FrightFest VOD film review: Awaiting
Review Overview
Brief Tony Curran fun
5The rest
1Josh Slater-Williams | On 31, Aug 2015
Director: Mark Murphy
Cast: Tony Curran, Diana Vickers, Rupert Hill
Watch Awaiting online in the UK: TalkTalk TV / Apple TV (iTunes) / Virgin Movies / EE / TalkTalk / Eircom / Google Play r
There are a number of character actors whose mere presence in a prominent part can at least partially redeem even the direst material for the briefest of moments, or, preferably, elevate a bad movie to a status of passable entertainment. With Awaiting, the second feature by director Mark Murphy, Scottish actor Tony Curran’s swerve into hamming it up provides the briefest moments of redemption, but it’s sadly not enough to salvage a horror film where the only tension is in awaiting it ever getting good.
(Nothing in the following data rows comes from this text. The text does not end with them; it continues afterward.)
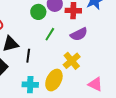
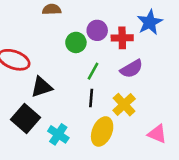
black line: (28, 56) -> (91, 98), moved
cyan cross: (30, 85) -> (58, 134), moved, turned 35

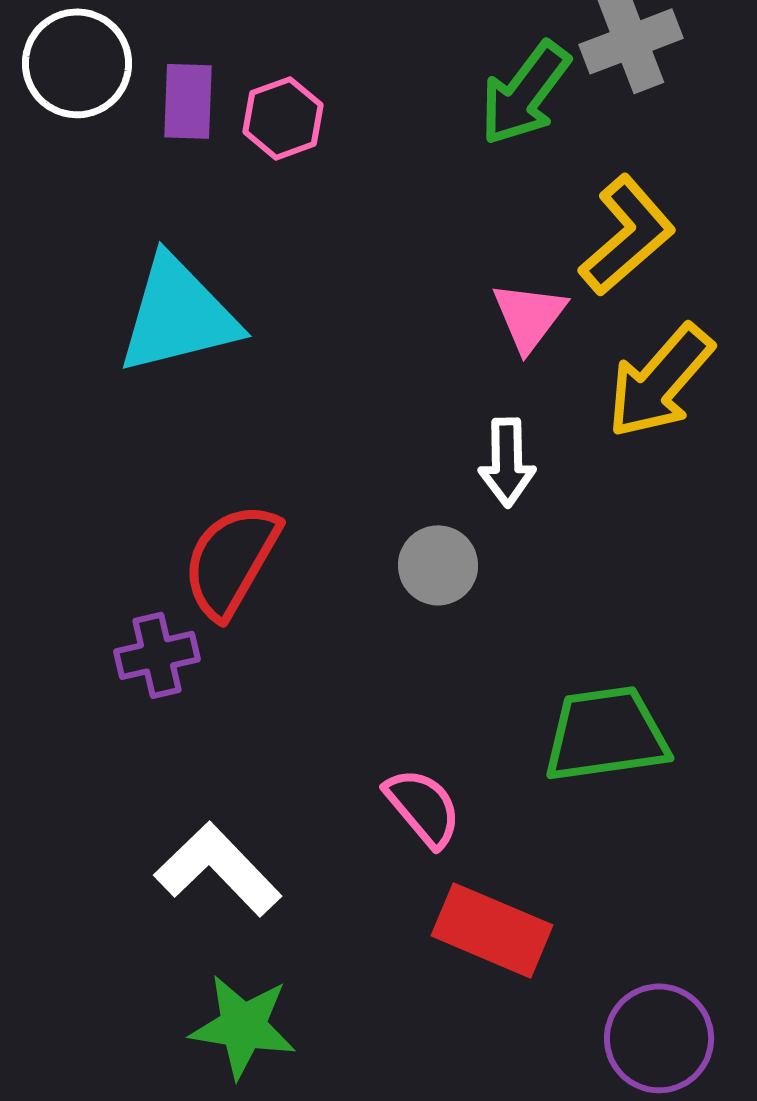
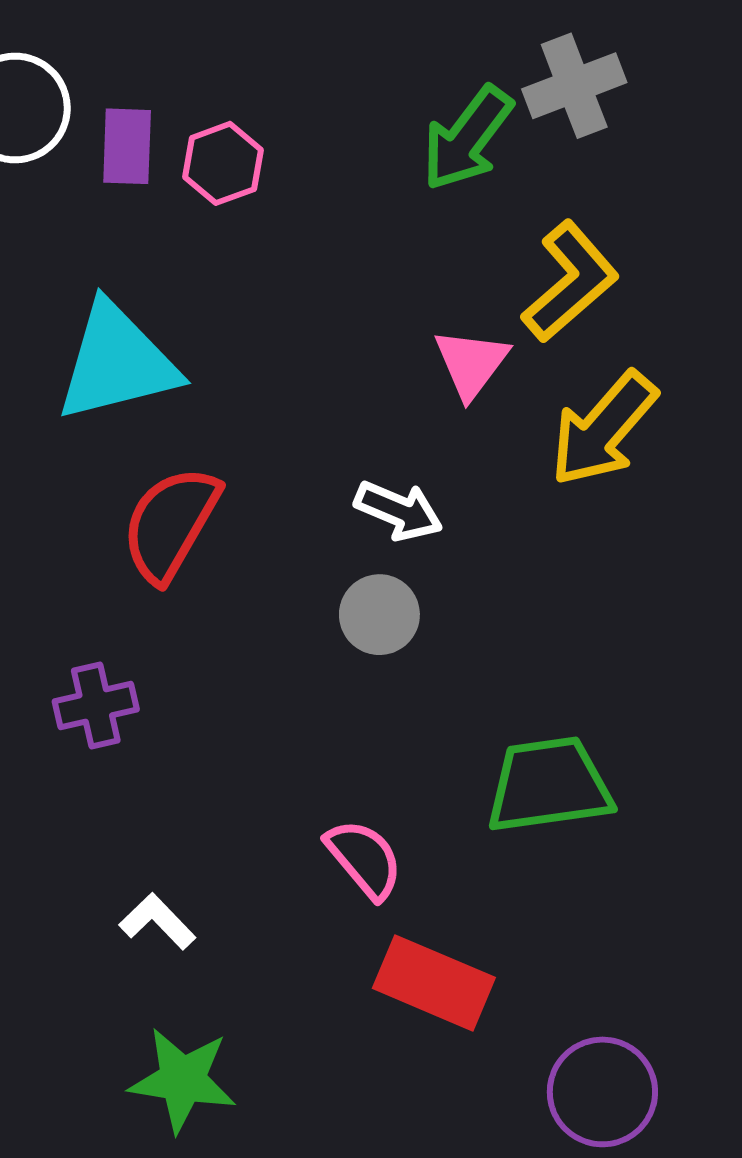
white arrow: (507, 462) -> (399, 511), moved, turned -66
red semicircle: (231, 560) -> (170, 524), moved
white L-shape: (218, 869) -> (157, 921), size x0.6

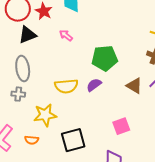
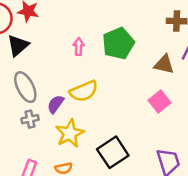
pink arrow: (66, 35) -> (79, 47), moved, turned 72
purple semicircle: (94, 85) -> (55, 104), moved
pink square: (121, 126) -> (159, 101), moved

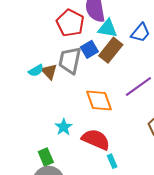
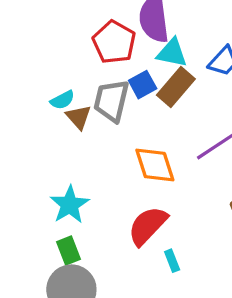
cyan semicircle: (36, 70) -> (62, 100), moved
cyan star: (64, 127) -> (70, 205), moved, size x1.4
red semicircle: (96, 139) -> (148, 226), turned -72

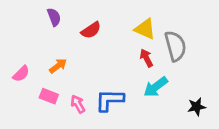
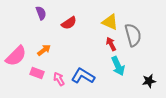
pink semicircle: (21, 74) -> (16, 56), size x1.6
cyan arrow: (156, 87) -> (118, 66), turned -78
blue L-shape: (109, 100) -> (83, 76), turned 30

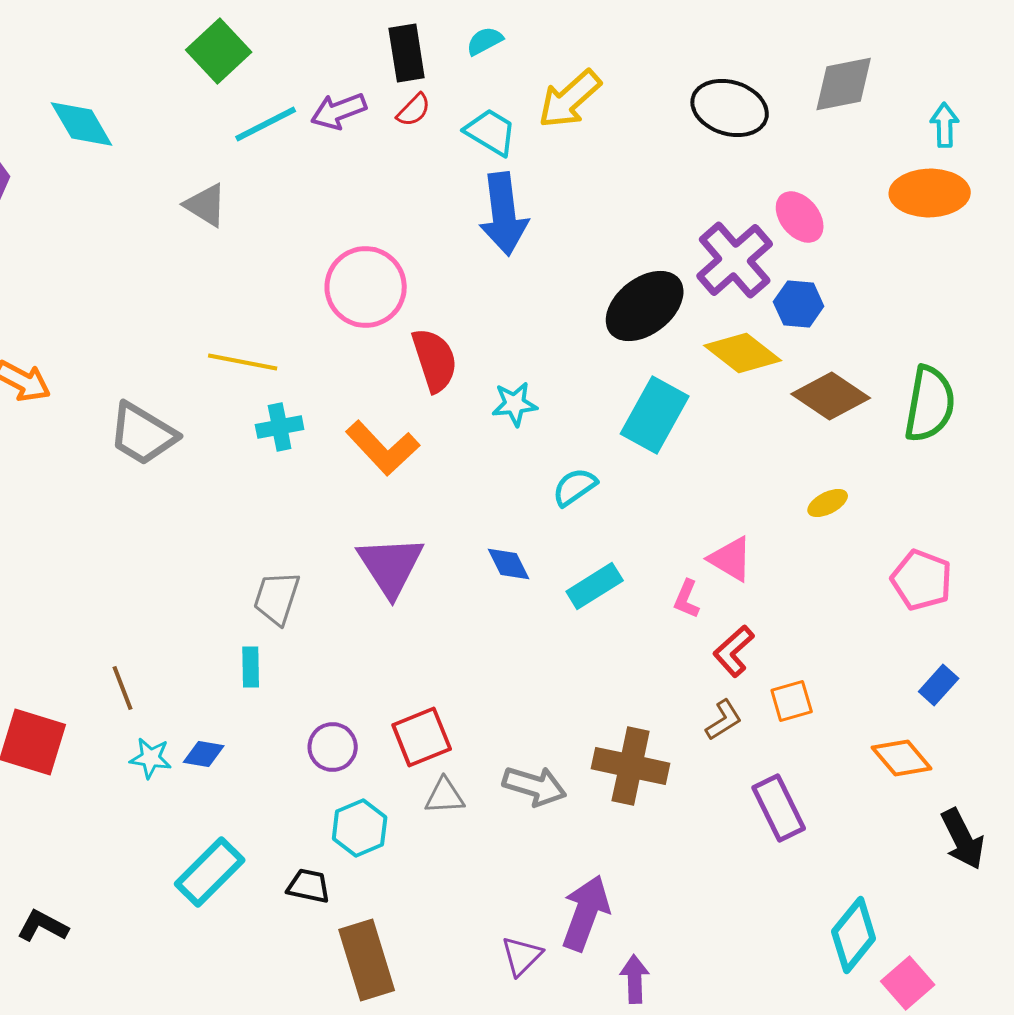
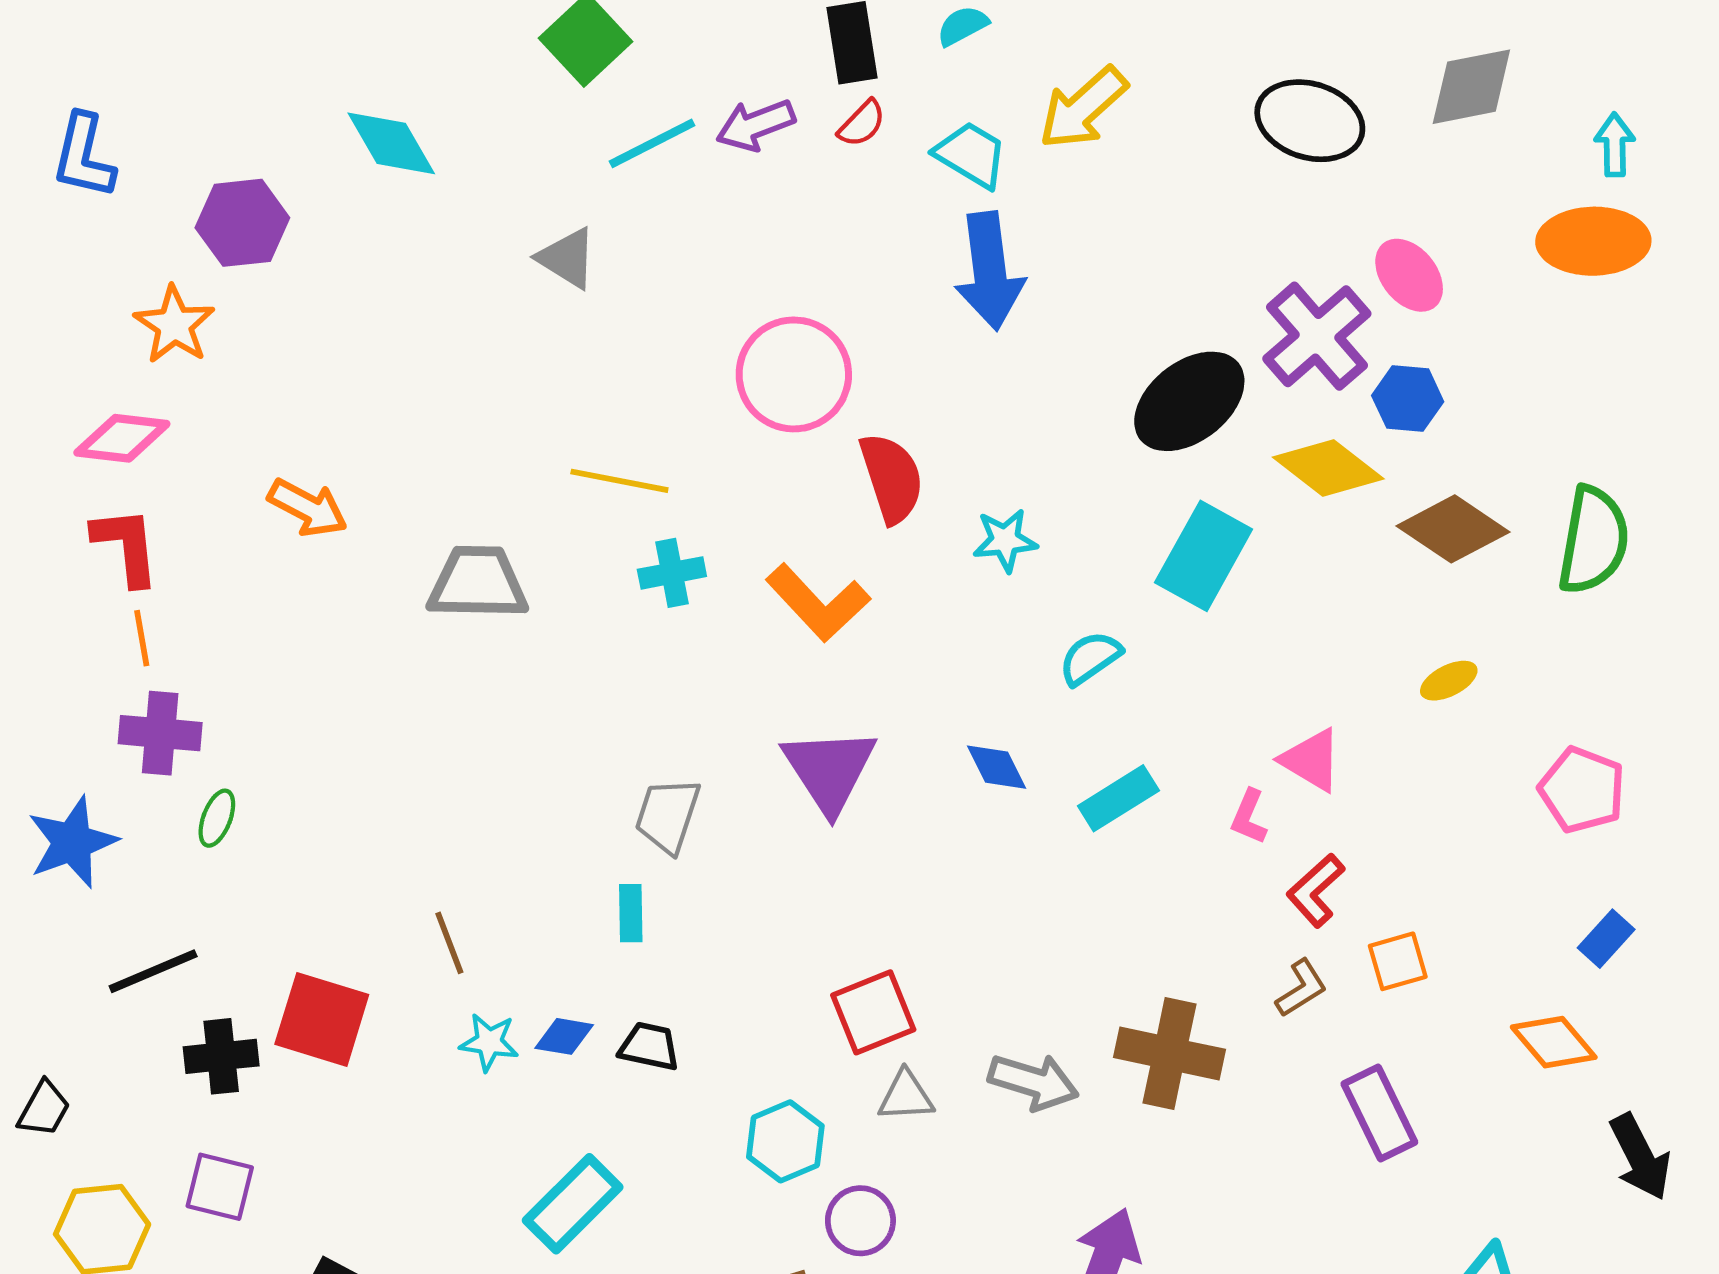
gray trapezoid: (143, 434) -> (478, 583), turned 150
purple circle: (333, 747) -> (860, 1221), moved
black trapezoid: (309, 886) -> (649, 1046), moved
Curran plays Morris, a rather psychotic recluse who lives in a backwoods house with his young, seemingly innocent daughter, Lauren (pop star Diana Vickers, who never really gets across a sense of having almost no familiarity with the outside world). Morris seems to have a proclivity for picking up lost drivers for mysterious purposes (one is spoiled by the poster’s tagline). One night, he brings home Jake (Rupert Hill), who’s apparently crashed. Morris and Lauren nurse him back to health, and very quickly at that; within the film’s first 10 minutes, Jake is up and about again and has already rushed through a fair bit of exposition with Lauren.
Initially intrigued by the bare-bones setup of this strange family’s existence, an increasingly irate Jake, eager to get back to some very important plans, bemoans his seemingly stranded status, as Morris finds all sorts of excuses not to drive him into the nearest town or lend him a working phone. Far from thrilling or frightening, most of the 94 minutes is primarily Jake whining or being passive-aggressive, Morris and Lauren flirting with incest, and an irritating tendency of Murphy and editor Dragos Teglas to repeatedly cut to black within sequences as a very repetitive, droning score suffocates every scene. (One particularly egregious example comes in a chase scene where slow-mo running is interspersed with incessant flashes of black, making it look and play more like a video cut-scene or even a trailer).
There’s an attempt at making at least half the film very much a chamber piece, but those sorts of films really only work when the restrictive environment is intimidating or evocative itself, not looking like a sparsely decorated set for a soap opera. Rupert Hill’s days on Coronation Street a decade ago had him working with more unsettling decors than those found here. The arguments were more compelling, too.
After nearly an hour of mundane bickering, Murphy finally takes the film down a route that, while still not good, is at least a more enjoyable brand of bad. It delves into full-on grossness and there’s a fair bit of finesse to a few of the compositions (particularly one that recalls The Silence of the Lambs in a big way). Curran gets to embrace a more comedic mode, even offering up a couple of one-liners (“Are you still keeping an eye on me?” said to a supporting player whose eye he’s just gouged out.) It’s a silly, Grand Guignol climax, but it’s something with a bit of character, and it has the most memorably baffling use of an M83 song that has ever been and likely will ever be. That sequence sticks out as purely of this film alone. What precedes it is an awkward hodgepodge of Misery, We Are What We Are, The Loved Ones and Saw.